Ähnlich geben in Verbindung mit Jeschajahu (Jesaja) 7,14 »eine Jungfrau wird empfangen«, christliche Gelehrte heute zu, dass »Jungfrau« eine Fehlübersetzung für das hebräische Wort almah in jenem Vers ist. Eine »Jungfrau« oder unverheiratete Frau heißt im Hebräischen betulah. Das in 7,14 vorkommende Wort almah bedeutet nicht mehr als eine junge, heiratsfähige Frau, ohne Rücksicht drauf, ob sie verheiratet ist oder nicht.

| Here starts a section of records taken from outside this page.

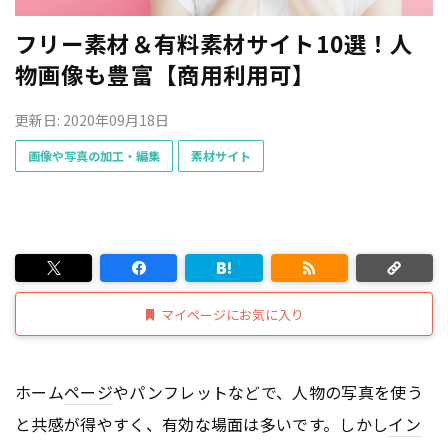
フリー素材＆有料素材サイト10選！人
物画像も豊富【商用利用可】
更新日: 2020年09月18日
画像や写真の加工・編集
素材サイト
マイページにお気に入り
ホーム
ページ
やパンフレットなどで、人物の写真を使う
と共感が得やすく、有効な場面は多いです。しかし
イン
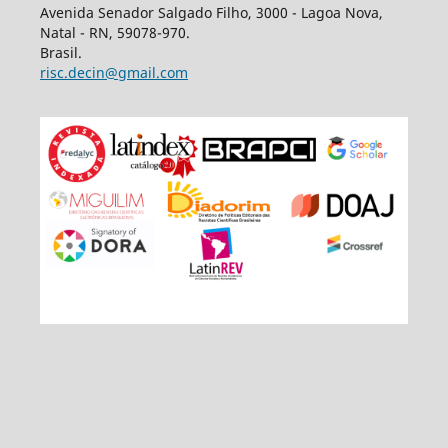
Avenida Senador Salgado Filho, 3000 - Lagoa Nova,
Natal - RN, 59078-970.
Brasil.
risc.decin@gmail.com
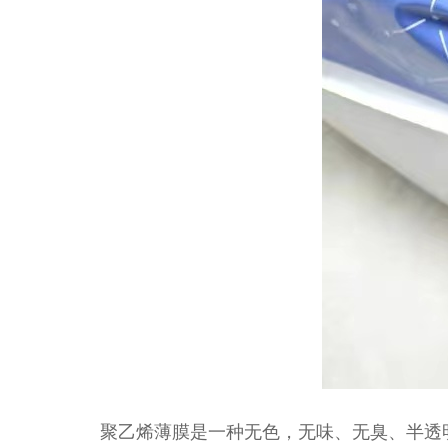
聚乙烯薄膜是一种无色，无味、无臭、半透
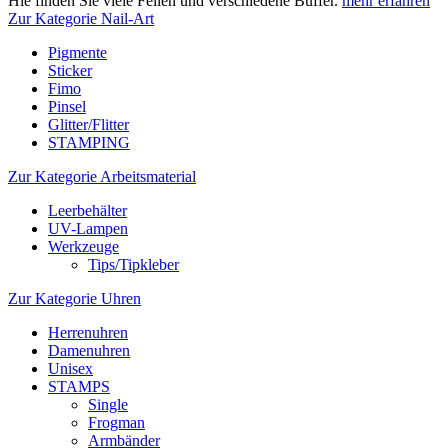
Hie finden Sie viele Feilen und verschiedene Buffer.
mehr erfahren
Zur Kategorie Nail-Art
Pigmente
Sticker
Fimo
Pinsel
Glitter/Flitter
STAMPING
Zur Kategorie Arbeitsmaterial
Leerbehälter
UV-Lampen
Werkzeuge
Tips/Tipkleber
Zur Kategorie Uhren
Herrenuhren
Damenuhren
Unisex
STAMPS
Single
Frogman
Armbänder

Die berühmteste Stelle dieser Art bildet das das dreiundfünfzigste Kapitel von Jesaja. Achtzehnhundert Jahre lang haben die christlichen Theologen leidenschaftlich an der Ansicht festgehalten, dass wir es hier mit einer prophetischen Vorwegnahme des Lebens ihres Glaubensstifters zu tun haben. Eine unparteiische Prüfung des Kapitels zeigt jedoch, dass der Prophet von einer vergangenen historischen Tatsache spricht und einen Menschen beschreibt, der bereits zu Tode gezüchtigt worden ist. Diese drei Beispiele können als typisch gelten. Die moderne Wissenschaft hat die Schriftbeweise erschüttert, welche die Missionare leichtgläubigen Juden gegenüber, bis zum heutigen Tagge, ins Treffen zu führen versucht haben.